Black people in Canada are three to four times more likely than any other group to be stopped by police. Statistics on police shootings in both the U.S. and Canada are often unreliable, but some estimate that half of all people shot by police in Canada are black, though black people make up less than 10 percent of the population.

"Pride in its truest form should exist for those most marginalized," says Khan. "It was people of color, trans women, sex-working people who pushed back against police at Stonewall." The 1969 Stonewall Riots, where LGBT people in New York City who were fed up with bar raids and police harassment set fires and flipped over a car, beat up police officers, forced overwhelmed NYPD to barricade themselves inside the bar, led to the very first Gay Pride march in New York City.
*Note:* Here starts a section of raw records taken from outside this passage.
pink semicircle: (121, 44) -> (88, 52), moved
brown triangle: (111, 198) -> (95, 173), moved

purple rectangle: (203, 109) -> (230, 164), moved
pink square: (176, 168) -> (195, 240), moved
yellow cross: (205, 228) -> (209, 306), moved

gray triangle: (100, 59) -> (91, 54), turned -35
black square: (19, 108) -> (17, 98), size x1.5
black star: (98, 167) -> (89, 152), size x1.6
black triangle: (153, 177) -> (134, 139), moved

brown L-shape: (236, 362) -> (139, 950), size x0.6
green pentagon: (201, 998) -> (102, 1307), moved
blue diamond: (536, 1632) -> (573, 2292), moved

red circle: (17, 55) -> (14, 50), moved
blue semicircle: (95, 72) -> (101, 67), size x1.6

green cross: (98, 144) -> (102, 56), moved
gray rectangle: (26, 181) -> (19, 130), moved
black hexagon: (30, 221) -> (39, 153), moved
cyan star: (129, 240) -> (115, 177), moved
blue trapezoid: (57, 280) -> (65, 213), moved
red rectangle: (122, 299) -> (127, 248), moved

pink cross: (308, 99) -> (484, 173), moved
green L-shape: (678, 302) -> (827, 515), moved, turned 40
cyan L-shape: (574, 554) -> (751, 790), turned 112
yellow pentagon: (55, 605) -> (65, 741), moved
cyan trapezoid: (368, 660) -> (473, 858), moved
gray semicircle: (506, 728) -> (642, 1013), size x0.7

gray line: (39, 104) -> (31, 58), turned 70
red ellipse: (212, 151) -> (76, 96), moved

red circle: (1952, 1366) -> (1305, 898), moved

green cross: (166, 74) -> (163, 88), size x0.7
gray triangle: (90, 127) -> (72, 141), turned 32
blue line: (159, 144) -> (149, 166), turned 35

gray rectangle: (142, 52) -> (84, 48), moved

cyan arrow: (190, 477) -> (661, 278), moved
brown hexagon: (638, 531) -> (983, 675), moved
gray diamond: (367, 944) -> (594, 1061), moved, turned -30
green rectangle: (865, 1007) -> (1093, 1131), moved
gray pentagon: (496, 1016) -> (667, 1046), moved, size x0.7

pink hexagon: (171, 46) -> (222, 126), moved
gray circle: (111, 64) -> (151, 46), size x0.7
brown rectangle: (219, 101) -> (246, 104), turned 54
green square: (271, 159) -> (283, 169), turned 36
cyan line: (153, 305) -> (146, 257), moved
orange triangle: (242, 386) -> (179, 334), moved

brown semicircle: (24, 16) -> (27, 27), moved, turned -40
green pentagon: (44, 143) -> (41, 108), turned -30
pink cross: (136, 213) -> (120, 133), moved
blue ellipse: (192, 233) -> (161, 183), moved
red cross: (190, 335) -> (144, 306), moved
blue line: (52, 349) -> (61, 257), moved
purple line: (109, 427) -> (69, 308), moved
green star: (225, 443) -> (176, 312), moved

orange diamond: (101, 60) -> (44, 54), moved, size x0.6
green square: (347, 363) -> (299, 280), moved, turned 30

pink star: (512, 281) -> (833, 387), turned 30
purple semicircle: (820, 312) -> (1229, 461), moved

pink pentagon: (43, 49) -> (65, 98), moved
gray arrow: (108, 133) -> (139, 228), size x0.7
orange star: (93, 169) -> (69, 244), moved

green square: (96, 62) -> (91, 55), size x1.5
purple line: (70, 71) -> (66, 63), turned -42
Pugash of the Toronto police says his department is aware that some trans people don't feel safe with police, and are therefore less likely to call law enforcement when they're victims of crime or violence. He points to a number of recent ways the department has responded to the needs of LGBT people: police officers who identify as lesbian, gay, bisexual, or transgender and act as liaisons to the broader community; a new service guide aimed at making the trans community feel more comfortable with police; and new gender-neutral bathrooms at the police headquarters.

In the weeks before Pride, Toronto Police Chief Mark Saunders expressed "regret" during a press conference for raids on gay bathhouses in Toronto during the 1980s and "for treating those communities as not fully part of society," and he unveiled a mural in honor of the LGBT community. Addressing the Orlando mass shooting, he pledged to protect marginalized people. "Policing requires building trust," Saunders said. (It should be noted that Black Lives Matter Toronto protested the mural's unveiling, and co-founder Janaya Khan called it "political maneuvering" on the part of the Toronto Police Service.)

"I don't want to discount that people were genuinely scared and terrified in Orlando and beyond, and a response was required," says Ritchie, the Streetwise and Safe lawyer. "What I hope comes out of Orlando is a deeper conversation about what produces the kinds of violence that we saw there, what prevents it, and what response we need to that kind of violence."